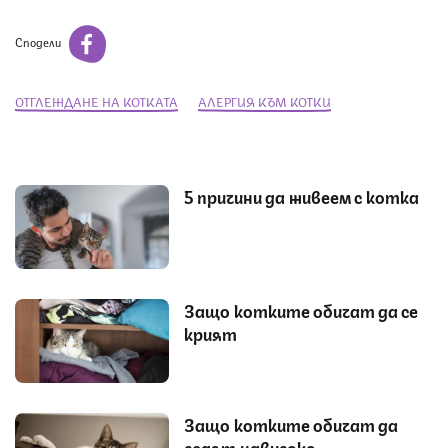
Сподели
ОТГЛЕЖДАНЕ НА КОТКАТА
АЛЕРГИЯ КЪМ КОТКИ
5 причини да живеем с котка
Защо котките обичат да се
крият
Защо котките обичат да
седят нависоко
──────────
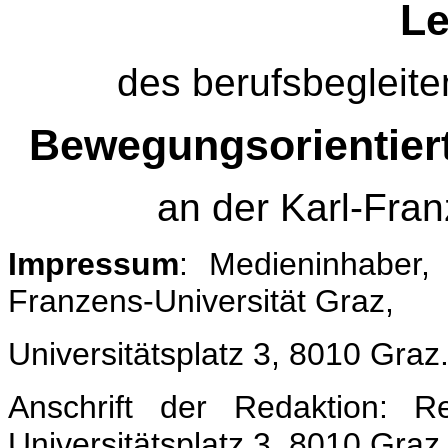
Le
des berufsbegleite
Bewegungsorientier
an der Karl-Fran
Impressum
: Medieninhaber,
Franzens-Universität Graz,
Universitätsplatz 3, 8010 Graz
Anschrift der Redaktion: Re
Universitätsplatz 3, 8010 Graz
──────────
Directions » Lines above that have "обичат": copy each of them.

Written solution »
Защо котките обичат да се
Защо котките обичат да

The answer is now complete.